2 –    Sabemos que a Vida vem sendo comprometida no planeta em face da poluição produzida pelo Homem, que não respeita a Natureza. Por que agimos assim?

                     Falta tomar vergonha em relação ao assunto, assumindo uma consciência ecológica que nos leve a vigiar nosso comportamento nos contatos com a Natureza, tanto quanto devemos vigiar nossas iniciativas no relacionamento com o próximo.

3 –   Considerando o clima de violência na atualidade, podemos dizer que muitos Espíritos estão fracassando em sua última oportunidade de renovação, despedindo-se da Terra, que já estaria deixando a condição de Mundo de Provas e Expiações e sendo promovida a Mundo de Regeneração?

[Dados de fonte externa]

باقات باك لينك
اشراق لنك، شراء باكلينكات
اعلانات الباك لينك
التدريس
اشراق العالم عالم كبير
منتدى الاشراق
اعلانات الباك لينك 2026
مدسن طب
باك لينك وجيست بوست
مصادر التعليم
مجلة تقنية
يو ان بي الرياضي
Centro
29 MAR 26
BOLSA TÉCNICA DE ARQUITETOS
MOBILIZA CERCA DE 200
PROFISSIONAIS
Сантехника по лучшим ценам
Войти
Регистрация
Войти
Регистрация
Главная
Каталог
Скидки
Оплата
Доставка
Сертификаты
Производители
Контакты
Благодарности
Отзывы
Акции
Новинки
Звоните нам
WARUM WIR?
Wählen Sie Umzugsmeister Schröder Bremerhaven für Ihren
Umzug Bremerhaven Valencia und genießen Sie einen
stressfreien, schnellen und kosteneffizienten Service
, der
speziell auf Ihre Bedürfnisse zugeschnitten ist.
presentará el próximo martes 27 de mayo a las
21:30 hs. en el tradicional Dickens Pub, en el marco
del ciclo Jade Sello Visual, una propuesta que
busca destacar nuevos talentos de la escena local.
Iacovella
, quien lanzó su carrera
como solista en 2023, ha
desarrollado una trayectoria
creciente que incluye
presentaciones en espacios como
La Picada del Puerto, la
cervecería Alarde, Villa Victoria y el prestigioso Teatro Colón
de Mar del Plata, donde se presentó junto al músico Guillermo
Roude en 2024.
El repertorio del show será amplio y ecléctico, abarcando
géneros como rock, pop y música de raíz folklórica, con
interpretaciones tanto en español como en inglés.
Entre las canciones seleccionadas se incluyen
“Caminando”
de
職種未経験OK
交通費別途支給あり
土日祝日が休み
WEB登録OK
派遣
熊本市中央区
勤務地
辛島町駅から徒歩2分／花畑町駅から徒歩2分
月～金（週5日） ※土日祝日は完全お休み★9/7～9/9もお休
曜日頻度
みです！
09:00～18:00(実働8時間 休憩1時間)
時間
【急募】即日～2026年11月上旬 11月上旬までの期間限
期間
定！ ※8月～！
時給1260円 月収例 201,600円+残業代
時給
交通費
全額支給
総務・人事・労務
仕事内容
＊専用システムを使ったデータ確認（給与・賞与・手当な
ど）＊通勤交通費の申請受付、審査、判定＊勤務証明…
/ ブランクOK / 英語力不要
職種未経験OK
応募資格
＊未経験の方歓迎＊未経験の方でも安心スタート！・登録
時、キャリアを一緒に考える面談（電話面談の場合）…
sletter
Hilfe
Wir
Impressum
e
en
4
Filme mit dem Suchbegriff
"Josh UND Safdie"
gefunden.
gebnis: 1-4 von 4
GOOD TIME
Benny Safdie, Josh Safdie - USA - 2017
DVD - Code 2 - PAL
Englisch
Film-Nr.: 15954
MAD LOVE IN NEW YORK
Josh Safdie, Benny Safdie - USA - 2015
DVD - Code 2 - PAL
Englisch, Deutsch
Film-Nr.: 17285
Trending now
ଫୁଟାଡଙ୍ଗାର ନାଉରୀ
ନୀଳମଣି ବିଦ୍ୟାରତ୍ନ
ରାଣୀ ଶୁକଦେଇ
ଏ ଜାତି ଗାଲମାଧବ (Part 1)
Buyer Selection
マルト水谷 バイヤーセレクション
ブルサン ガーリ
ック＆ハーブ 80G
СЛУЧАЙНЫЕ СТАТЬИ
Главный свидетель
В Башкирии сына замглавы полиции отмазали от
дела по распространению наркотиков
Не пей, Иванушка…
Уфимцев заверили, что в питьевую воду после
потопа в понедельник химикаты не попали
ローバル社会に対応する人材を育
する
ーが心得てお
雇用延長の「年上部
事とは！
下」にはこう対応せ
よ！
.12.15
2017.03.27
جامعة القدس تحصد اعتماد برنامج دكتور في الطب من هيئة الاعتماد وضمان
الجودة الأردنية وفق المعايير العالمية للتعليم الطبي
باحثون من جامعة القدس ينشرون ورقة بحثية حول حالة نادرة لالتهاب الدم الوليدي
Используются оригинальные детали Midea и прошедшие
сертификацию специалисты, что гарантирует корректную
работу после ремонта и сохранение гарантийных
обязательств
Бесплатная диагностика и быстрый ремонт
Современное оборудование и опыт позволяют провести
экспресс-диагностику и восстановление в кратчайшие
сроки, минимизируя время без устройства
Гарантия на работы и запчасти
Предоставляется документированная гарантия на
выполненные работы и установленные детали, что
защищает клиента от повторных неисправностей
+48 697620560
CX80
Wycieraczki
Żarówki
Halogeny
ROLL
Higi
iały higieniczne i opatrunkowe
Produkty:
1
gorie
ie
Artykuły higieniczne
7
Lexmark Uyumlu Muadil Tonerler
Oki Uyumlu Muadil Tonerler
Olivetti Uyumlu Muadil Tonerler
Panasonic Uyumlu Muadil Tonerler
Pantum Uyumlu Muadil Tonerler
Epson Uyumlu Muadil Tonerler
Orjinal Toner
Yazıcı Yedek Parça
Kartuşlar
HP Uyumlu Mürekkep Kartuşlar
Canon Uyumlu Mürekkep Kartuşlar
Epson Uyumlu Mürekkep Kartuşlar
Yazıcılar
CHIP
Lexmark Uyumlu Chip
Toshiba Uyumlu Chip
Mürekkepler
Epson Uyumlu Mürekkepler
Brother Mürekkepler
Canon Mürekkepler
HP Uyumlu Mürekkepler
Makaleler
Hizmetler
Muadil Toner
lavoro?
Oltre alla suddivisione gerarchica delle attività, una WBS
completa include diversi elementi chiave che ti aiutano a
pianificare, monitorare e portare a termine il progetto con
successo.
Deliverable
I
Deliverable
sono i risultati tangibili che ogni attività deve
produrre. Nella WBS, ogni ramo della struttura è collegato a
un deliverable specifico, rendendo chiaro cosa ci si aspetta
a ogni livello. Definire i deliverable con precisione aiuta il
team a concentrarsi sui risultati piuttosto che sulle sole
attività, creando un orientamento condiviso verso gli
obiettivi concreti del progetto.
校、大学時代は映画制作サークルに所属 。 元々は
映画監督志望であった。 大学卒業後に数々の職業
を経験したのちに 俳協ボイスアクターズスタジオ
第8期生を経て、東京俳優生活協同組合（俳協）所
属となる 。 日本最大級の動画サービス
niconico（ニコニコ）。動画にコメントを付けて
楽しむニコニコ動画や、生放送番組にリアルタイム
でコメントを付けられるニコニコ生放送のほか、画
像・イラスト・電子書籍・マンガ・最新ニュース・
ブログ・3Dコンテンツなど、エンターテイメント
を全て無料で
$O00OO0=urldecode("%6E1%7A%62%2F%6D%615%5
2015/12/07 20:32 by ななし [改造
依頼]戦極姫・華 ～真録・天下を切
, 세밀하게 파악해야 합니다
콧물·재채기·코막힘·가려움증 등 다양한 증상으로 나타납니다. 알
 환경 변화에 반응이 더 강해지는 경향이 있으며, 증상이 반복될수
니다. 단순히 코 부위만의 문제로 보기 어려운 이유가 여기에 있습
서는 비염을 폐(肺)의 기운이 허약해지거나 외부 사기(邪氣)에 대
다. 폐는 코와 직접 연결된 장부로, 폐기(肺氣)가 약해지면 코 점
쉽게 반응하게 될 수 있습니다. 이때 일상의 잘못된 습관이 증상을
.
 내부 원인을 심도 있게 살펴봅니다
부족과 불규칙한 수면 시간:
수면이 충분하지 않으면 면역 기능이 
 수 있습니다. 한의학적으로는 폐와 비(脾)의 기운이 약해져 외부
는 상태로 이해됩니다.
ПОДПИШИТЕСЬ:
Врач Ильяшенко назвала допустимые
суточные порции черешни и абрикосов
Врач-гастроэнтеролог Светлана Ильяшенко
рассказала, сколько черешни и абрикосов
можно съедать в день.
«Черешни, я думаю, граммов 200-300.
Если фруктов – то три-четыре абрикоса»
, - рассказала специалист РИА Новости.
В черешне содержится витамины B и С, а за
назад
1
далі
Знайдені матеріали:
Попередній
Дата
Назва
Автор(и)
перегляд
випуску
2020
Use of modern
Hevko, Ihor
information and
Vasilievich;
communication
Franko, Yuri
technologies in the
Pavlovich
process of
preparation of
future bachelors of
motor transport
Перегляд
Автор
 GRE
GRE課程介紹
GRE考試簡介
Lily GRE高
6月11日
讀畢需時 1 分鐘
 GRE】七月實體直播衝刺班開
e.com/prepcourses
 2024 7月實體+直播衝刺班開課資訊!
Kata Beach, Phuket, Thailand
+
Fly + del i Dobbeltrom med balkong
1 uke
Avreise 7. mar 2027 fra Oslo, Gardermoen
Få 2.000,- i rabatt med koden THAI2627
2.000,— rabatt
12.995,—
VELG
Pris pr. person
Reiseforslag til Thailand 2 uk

                     Corremos sérios riscos se isso estiver acontecendo, porquanto, como ensinava Jesus no Sermão da Montanha (Mateus, 5:5), ficarão na Terra os que houverem conquistado a mansuetude. Para uma Humanidade sem vergonha, o vocábulo manso tem uma conotação pejorativa. Usá-lo ao nos dirigirmos a alguém soa ofensivo.

4 –    Como você definiria a expressão manso, sob o ponto de vista evangélico?

                     É alguém que venceu a agressividade, guardando as raízes de sua estabilidade emocional em si mesmo, não nos outros. Não reage aos estímulos externos. Age, conforme o ajuste interno efetuado à luz dos ensinamentos de Jesus, a partir do momento em que tomou vergonha.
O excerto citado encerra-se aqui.